The first case of CPA was described by Calder in 1749. Touroff and colleagues performed the first successful operation in 1940[4]. CPA is known to be associated with low birth weight and polyhydramnios, both of which are reported in up to 60% of the patients. Overall mortality is very high, exceeding 50%, but this is due to the high incidence of severe and often fatal associated anomalies [3]. CPA can be divided into three clinical types: Isolated, associated with other genetically determined conditions namely EB and/or ACC and CPA associated with other gastrointestinal atresia which are usually multiple [1].
The exact aetiology of CPA is unknown. It may result from failure of the pyloric tube to canalise during embryonic development. Other theory proposed a mechanical cause or vascular accident. CPA associated with epidermolysis bullosa (EB) results from Inflammatory responses lead to development of secondary fibrosis leading specifically to the obstruction of the intestinal lumen especially in anatomically narrow spaces, such as pylorus [5].
Anatomically, there are 3 recognized varieties of CPA. Type 1: pyloric membrane or diaphragm. This is the most common type reported in 60% of patients. Type 2: pyloric atresia with no gap. Type 3: pyloric atresia with a gap [1].
The first patient had normal antenatal scans whereas the second case did have polyhydramnios. Both patients presented with non-bilious vomiting, failure to establish feeds and weight loss. Both of our cases were isolated CPA. First patient had abdominal radiograph which showed dilated stomach with paucity of distal gas followed by upper GI contrast study which ruled out malrotation with midgut volvulus and was consistent with gastric outlet obstruction. Second patient had abdominal radiograph which showed dilated stomach with no distal bowel gas.
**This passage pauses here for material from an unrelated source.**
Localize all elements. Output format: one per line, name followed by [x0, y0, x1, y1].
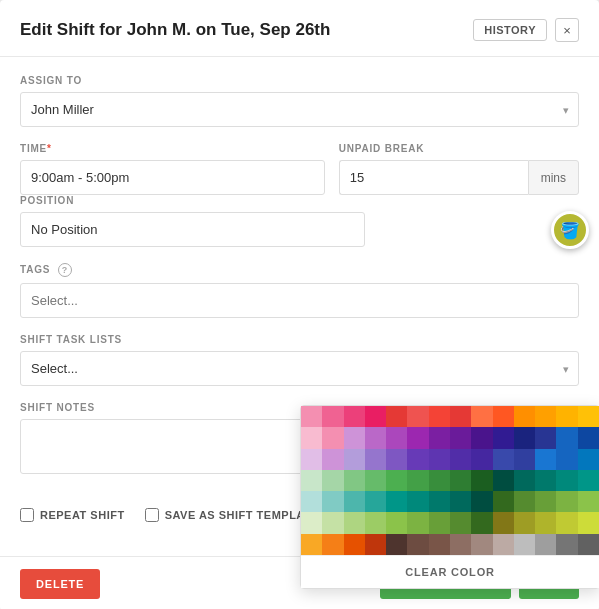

The laparoscopic approach was suitable in both patients after consideration of several factors including. Gestational age, body weight, isolated anomaly, Instrument availability and paediatric surgical & Anaesthetic expertise.According to our literature search, there has been only one case report of laparoscopic repair of CPA from Vietnam by SON AND HOAN [2]. We think it is difficult at this stage to draw statistical conclusions in comparing laparoscopic and open surgical repair until availability of further reports to constitute statistically significant sample size. We understand the rarity of the condition which contributes to slow building up of case numbers and accumulation of experience.

Conclusion

Congenital pyloric atresia is a very rare surgical condition. Two case of isolated CPA repaired using laparoscopy reported in this paper. We think minimal invasive approache repair is feasible and can be benefical in reducing morbidity related to laparotomy and may paly a role in decreasing time required to esablish full feeding. We acknowledge that this report does not constitute a strong evidence and further studies required to prove the statistical significance of laparoscopic approach.